While global stock markets and speculative debt continue to run with the wind since March, the specter of sharply rising long-term interest rates spells big trouble for a still fractured mortgage market.

Mortgage rates are stickier than Treasury bond yields but are influenced by the intermediate curve – and that price action has been bearish since late March. Despite massive amounts of money spent by the Federal Reserve to control longer term rates since last winter the yield on a host of intermediate and long-term Treasury bonds has soared. Already the Fed has purchased $480 billion to mortgage-backed securities and another $130 billion of Treasury bonds.

The Fed’s failure to contain rising long-term interest rates – despite gobs of money thrown at the market – strongly suggests sellers have overwhelmed the central bank.
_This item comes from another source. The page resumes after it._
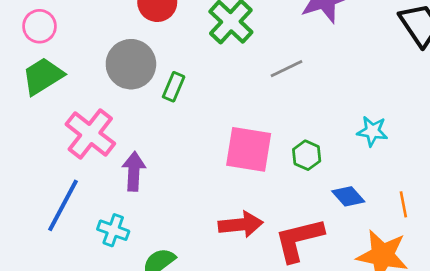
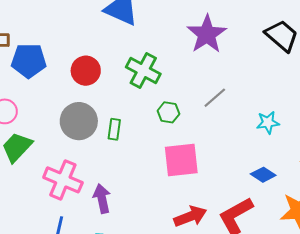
gray line: (287, 69) -> (215, 98), moved
green hexagon: (307, 155) -> (168, 112), moved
In a nutshell, the Fed is losing control of the mortgage market.

In the span of just four weeks the 30-year fixed-rate mortgage has climbed to 5.33% from 5.10% -- a significant spike in a short period of time. A spike of just ten basis points (0.10%) has a dramatic effect on financing costs and activity.
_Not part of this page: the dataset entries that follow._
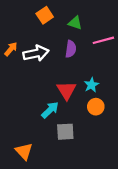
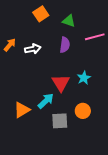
white arrow: (36, 53) -> (33, 49), size x0.7
orange circle: (96, 107) -> (83, 111), moved
orange triangle: (24, 151) -> (22, 110), moved, turned 42

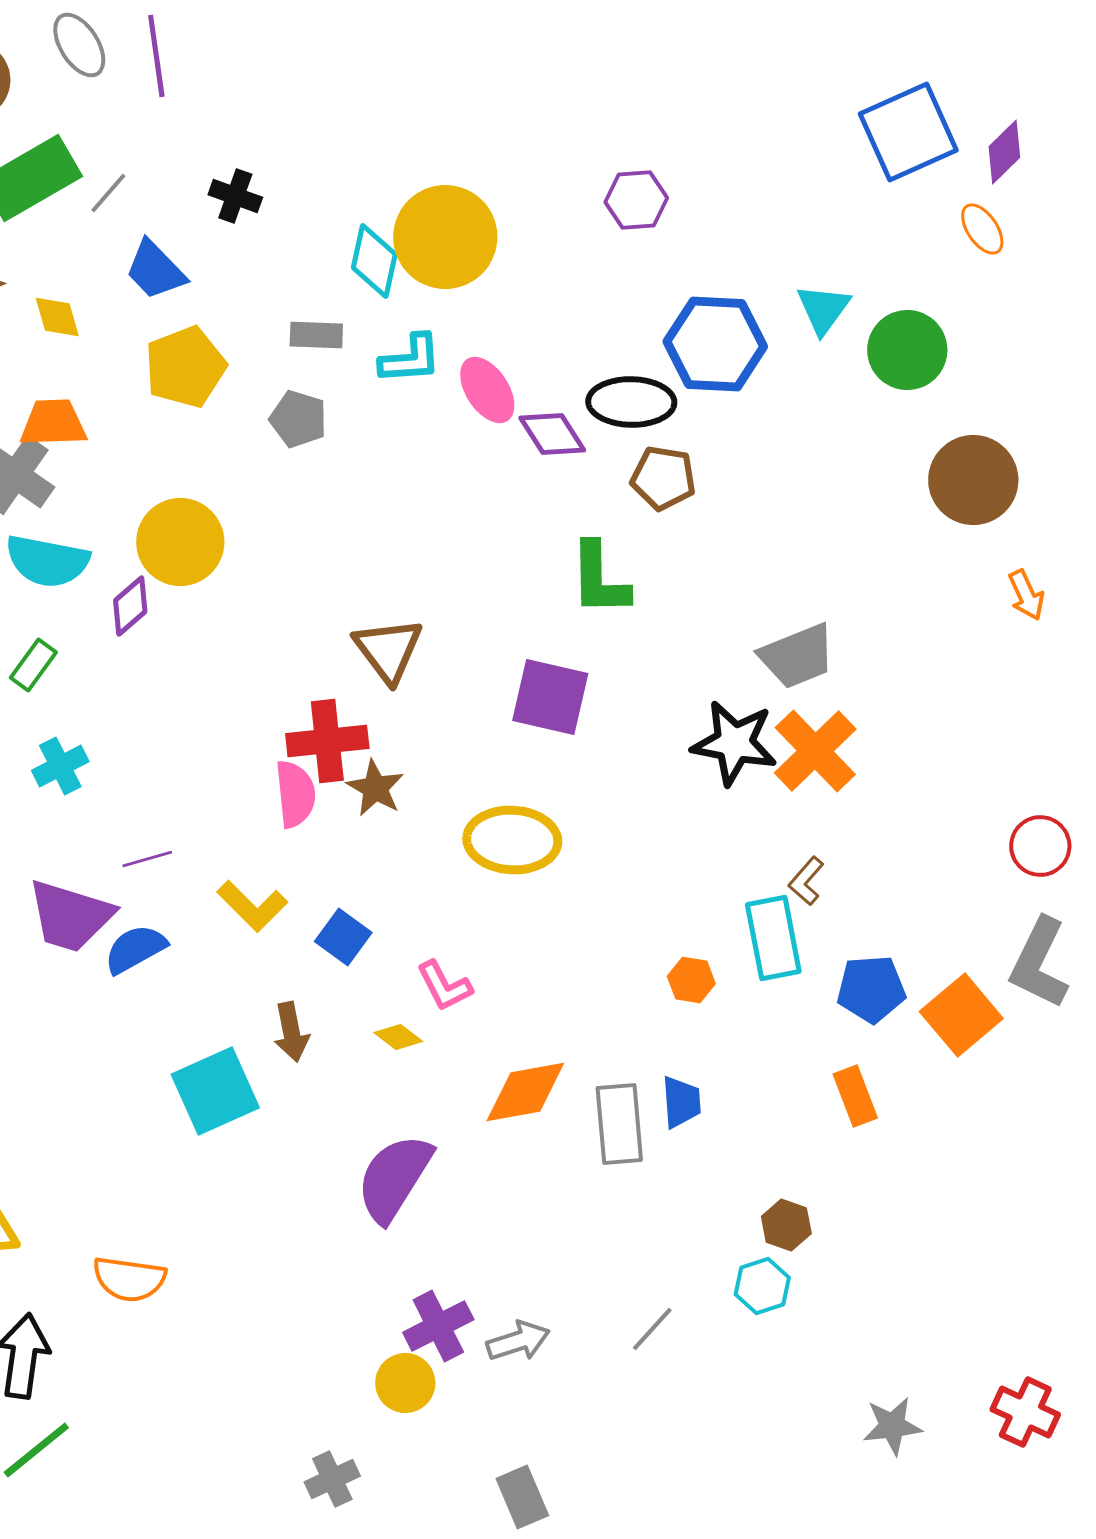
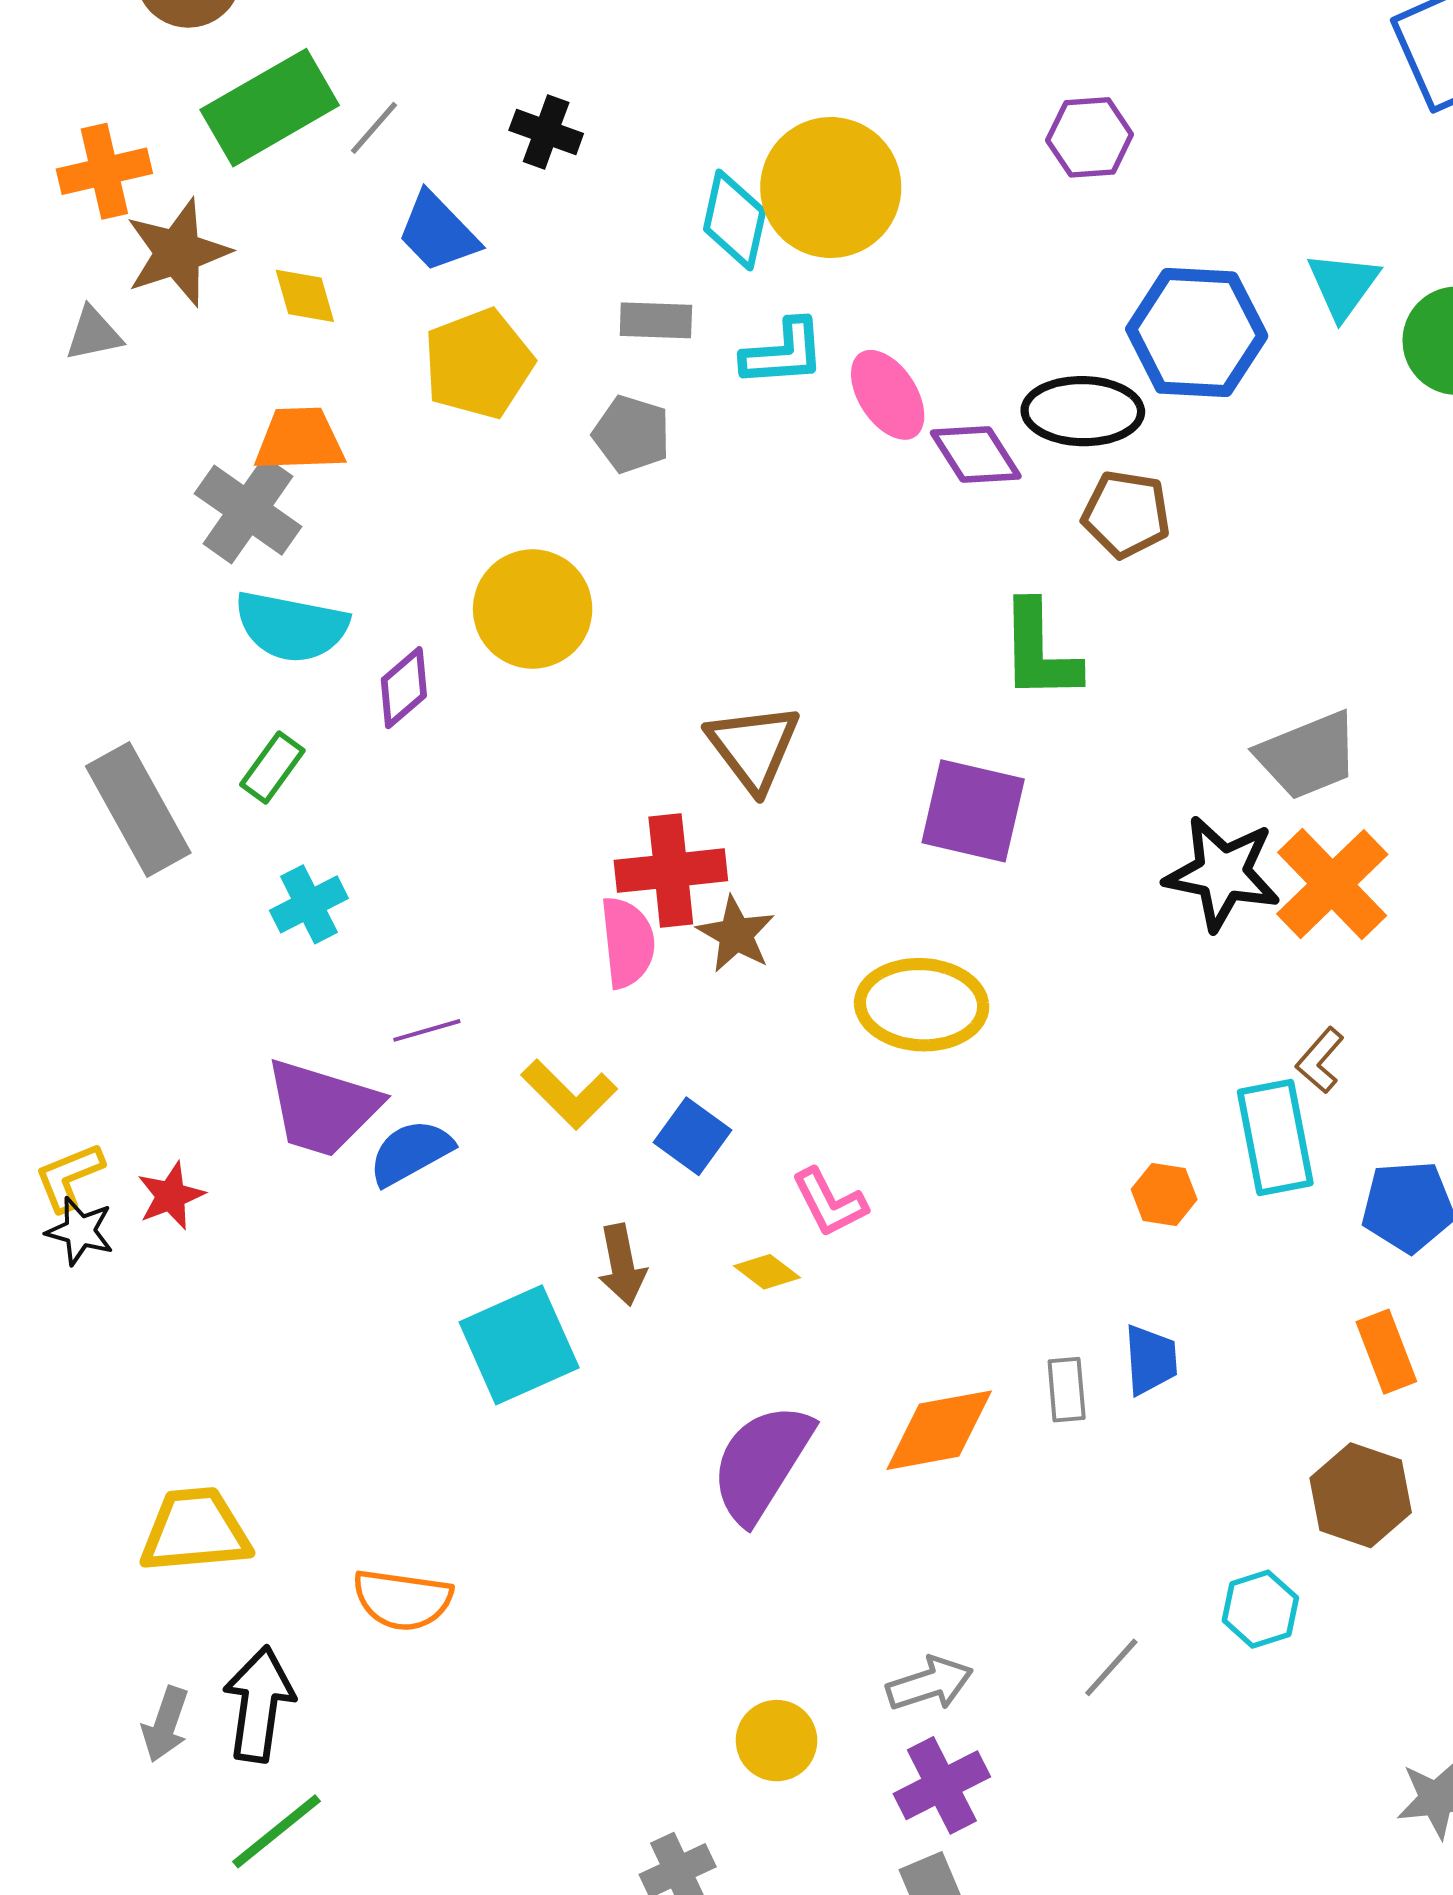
yellow circle: (180, 542) -> (533, 609), moved
orange diamond: (525, 1092) -> (939, 1430), moved
gray rectangle: (619, 1124) -> (1067, 1390), size x0.6
brown hexagon: (786, 1225) -> (1361, 1495), moved, size x1.5
purple cross: (438, 1326) -> (942, 1785), moved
The biggest risk to the economy at this stage is housing and mortgage refinancing. Every incremental hike in mortgage rates spells doom for a fragile housing sector that’s still in the midst of the worst price deflation since the 1930s.

The next shoe to drop on the market won’t be a busted bank or a major cyclical company; it might be an acceleration of the housing bear market where prices have crashed more than 30% since peaking in 2006 and still show no signs of stabilizing.

Meanwhile, don’t be bothered chasing this ridiculous bear market rally. The macroeconomic picture might be improving but only temporarily; once government fiscal spending runs dry for this round the dollar and Treasury’s will begin a rapid u-turn that will take many investors to the cleaners -- again.

Stocks, commodities and foreign currencies now dominate the price action over the last 30 days – almost an exact replay of the pre-2007 blow-up. Amazingly, the global economy expanded at more than 3% in 2007 when oil prices were last at $66 a barrel. Yet with the IMF forecasting the worst global recession since WW II in 2009 (-1.3% GDP contraction) oil prices are off to the races and poised to hit $70 soon.

There’s just something wrong with this picture. Watch mortgage rates and Treasury bonds. A potential disaster is quickly unfolding in this segment of credit.